| HN Mirror

Y	Hacker News new \| ask \| show \| jobs

by creer 978 days ago

Doesn't it depend on what is the likely reason for the outliers?

- A world with a different distribution than the one you are trying to fit

- A measurement environment subject to bad contacts or noise spikes or experimental mistakes

- A reporting system with occasional typos

- etc

Seems to me what to do with the outliers should be informed by some understanding of the environment. And in some case, noted aside while waiting to see if there is more data "out there" in the outliers' vicinity.

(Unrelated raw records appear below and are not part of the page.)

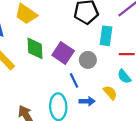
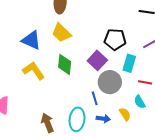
purple square: (63, 53) -> (97, 60), moved
gray circle: (88, 60) -> (110, 82), size x1.5

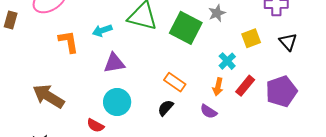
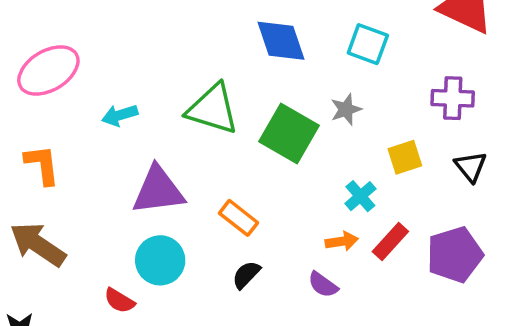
cyan arrow: (102, 30) -> (120, 115), moved
orange L-shape: (69, 42) -> (42, 165), moved
purple triangle: (114, 63) -> (158, 190), size x1.4
orange rectangle: (175, 82) -> (238, 218), moved
orange arrow: (218, 87) -> (342, 241), turned -114

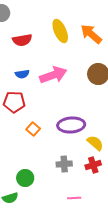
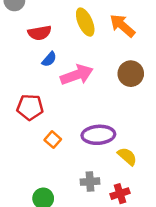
blue semicircle: (22, 74) -> (49, 59), moved, turned -40
red cross: (93, 165) -> (120, 194), moved

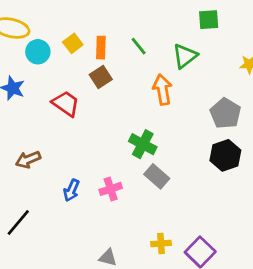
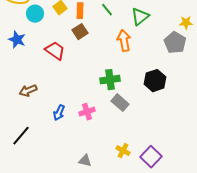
gray pentagon: (225, 113) -> (175, 43), moved
green cross: (143, 144) -> (110, 80), turned -36
black hexagon: (225, 155) -> (155, 81), moved
yellow cross: (161, 244) -> (123, 151), turned 32

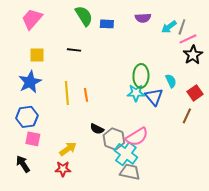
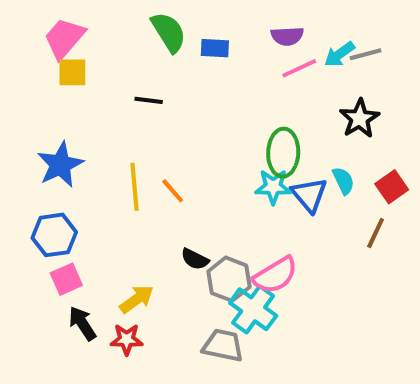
gray line: (182, 27) -> (366, 54), turned 56
pink line: (188, 39) -> (299, 68), moved
yellow square: (37, 55) -> (72, 72), moved
black star: (193, 55) -> (360, 118), moved
cyan semicircle: (171, 81) -> (343, 181), moved
orange line: (86, 95) -> (173, 191), turned -32
pink square: (33, 139) -> (66, 279), turned -35
black arrow: (23, 164) -> (82, 323), moved
gray trapezoid: (130, 172) -> (223, 345), moved

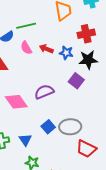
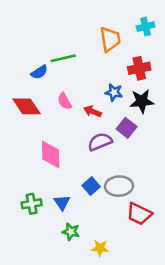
pink semicircle: (26, 48) -> (65, 101), moved
red arrow: (46, 49) -> (92, 111), moved
purple semicircle: (44, 92) -> (100, 142), moved
pink diamond: (16, 102) -> (51, 154), turned 35

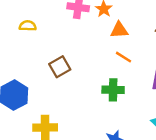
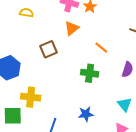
orange triangle: (119, 30) -> (72, 28), moved, turned -42

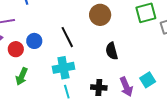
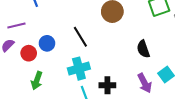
black semicircle: (112, 51) -> (143, 49), moved
black cross: (99, 88) -> (107, 85), moved

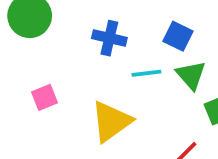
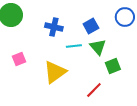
blue square: (178, 36) -> (91, 26), turned 35

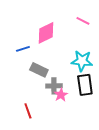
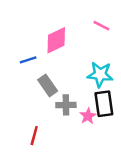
gray rectangle: (39, 70) -> (48, 85), turned 30
pink star: (61, 95) -> (88, 116), moved
red line: (28, 111) -> (34, 136), turned 35

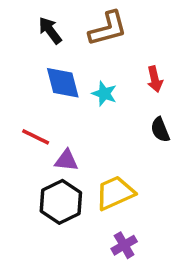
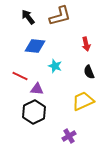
blue diamond: (63, 83) -> (35, 46), turned -70
cyan star: (104, 94) -> (55, 66), moved
yellow trapezoid: (115, 193) -> (83, 101), moved

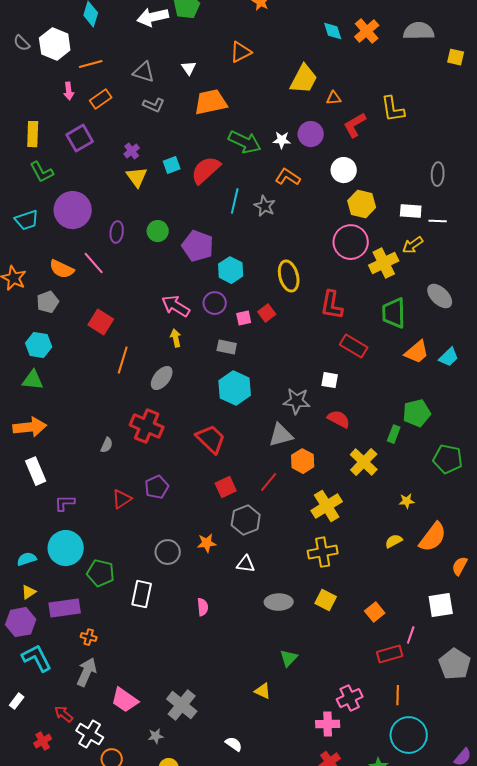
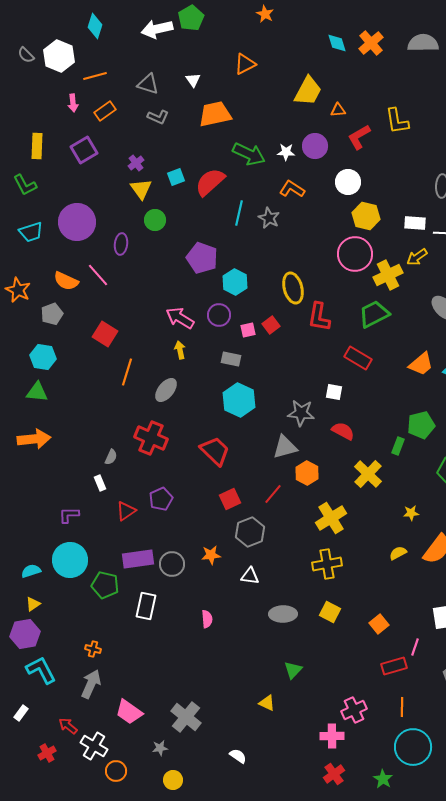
green L-shape: (42, 172) -> (25, 185), moved
green circle: (158, 231) -> (155, 220), moved
red L-shape: (332, 305) -> (319, 317), moved
green trapezoid: (394, 313) -> (374, 314), moved, turned 64
white rectangle: (36, 471) -> (100, 483), moved, size x0.6
purple rectangle: (65, 608) -> (138, 559), moved

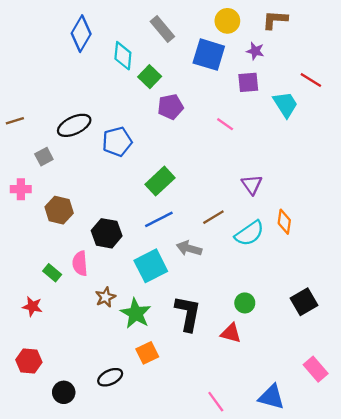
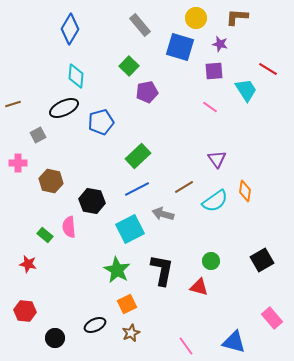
cyan diamond: (123, 56) -> (76, 76), moved
pink line: (225, 124) -> (210, 107), moved
brown star: (105, 297) -> (131, 333), moved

In some cases, a replacement for the outlier might be "nearby" while in other cases we know nothing about where the replacement should be.

1 comments

Gibbon1 978 days ago

I used to design PID controllers where some of the analog readings would be actually bad. And grossly so.

Like 1002, 998, 1004, 48723, 2104, 1003, 997...

Estimating the deviation from the mean of the last n readings and ignoring ones too far out works well. Also calculate the percentage of bad readings and have a way of displaying it.

link

creer 978 days ago

Right! In a case like this, some outliers are just useless for calculating the mean - they come from something else - BUT they might still be useful in a SMART style of trying to detect degradation of the system. A second measure.

link

Gibbon1 978 days ago

My take about these things is you really need to understand what you are filtering for and what you are filtering against. If you don't you'll have a bad time.

link